(Beginning of Given data)
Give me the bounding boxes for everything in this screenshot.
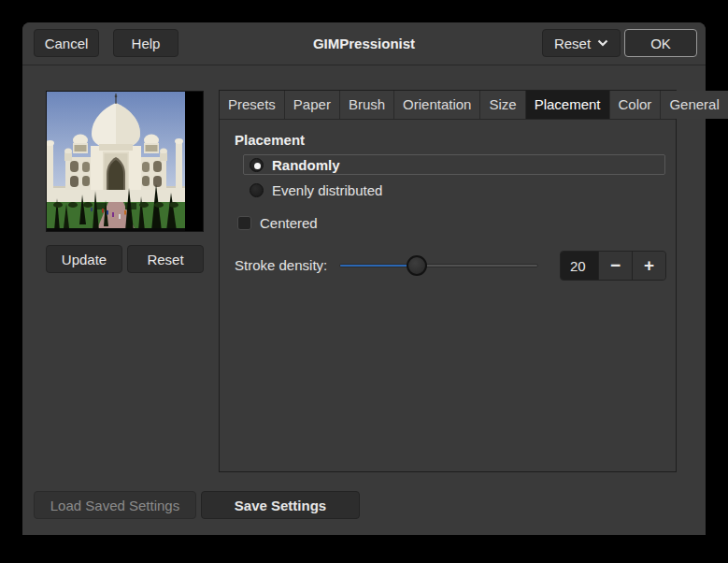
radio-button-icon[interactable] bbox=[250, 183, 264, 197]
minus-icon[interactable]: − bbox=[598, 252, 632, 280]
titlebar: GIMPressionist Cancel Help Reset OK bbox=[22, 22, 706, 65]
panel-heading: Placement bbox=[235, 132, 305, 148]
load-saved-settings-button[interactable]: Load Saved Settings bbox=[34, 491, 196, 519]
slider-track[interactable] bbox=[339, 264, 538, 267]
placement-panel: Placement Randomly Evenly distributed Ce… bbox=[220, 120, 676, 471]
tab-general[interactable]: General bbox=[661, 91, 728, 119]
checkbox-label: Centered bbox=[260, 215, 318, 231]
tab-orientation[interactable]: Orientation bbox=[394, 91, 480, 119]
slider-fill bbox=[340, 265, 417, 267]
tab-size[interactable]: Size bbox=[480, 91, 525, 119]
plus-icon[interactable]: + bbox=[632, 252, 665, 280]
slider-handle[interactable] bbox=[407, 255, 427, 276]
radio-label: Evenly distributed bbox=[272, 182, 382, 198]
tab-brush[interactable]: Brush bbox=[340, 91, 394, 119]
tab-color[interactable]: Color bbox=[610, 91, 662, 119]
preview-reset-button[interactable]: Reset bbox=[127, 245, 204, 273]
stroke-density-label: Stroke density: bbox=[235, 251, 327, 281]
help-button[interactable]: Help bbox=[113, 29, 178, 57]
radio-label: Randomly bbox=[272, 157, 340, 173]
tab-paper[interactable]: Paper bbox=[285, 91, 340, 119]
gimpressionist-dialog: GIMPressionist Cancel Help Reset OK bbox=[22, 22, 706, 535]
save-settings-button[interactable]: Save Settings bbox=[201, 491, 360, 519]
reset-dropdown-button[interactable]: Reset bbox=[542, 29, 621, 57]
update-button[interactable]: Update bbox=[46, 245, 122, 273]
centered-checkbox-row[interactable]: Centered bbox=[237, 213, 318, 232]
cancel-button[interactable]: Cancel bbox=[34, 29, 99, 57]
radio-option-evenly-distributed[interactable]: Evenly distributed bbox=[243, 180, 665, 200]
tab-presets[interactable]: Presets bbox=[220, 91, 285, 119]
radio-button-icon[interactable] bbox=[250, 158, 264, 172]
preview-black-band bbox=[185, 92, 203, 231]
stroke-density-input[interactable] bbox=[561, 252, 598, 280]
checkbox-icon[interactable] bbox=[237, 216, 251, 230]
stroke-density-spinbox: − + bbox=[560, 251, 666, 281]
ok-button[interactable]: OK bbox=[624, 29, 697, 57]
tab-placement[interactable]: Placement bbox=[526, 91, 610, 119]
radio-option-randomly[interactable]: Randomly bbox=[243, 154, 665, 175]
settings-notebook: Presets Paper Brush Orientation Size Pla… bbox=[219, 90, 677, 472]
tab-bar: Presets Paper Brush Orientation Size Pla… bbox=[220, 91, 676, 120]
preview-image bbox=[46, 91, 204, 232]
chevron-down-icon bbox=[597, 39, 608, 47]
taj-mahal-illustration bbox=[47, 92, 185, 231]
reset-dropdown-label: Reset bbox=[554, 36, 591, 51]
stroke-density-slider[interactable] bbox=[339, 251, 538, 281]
(End of Given data)
* **Work required**
How many lines of the material above have the word "icon" in them? Give only that number.

* **Task solution**
6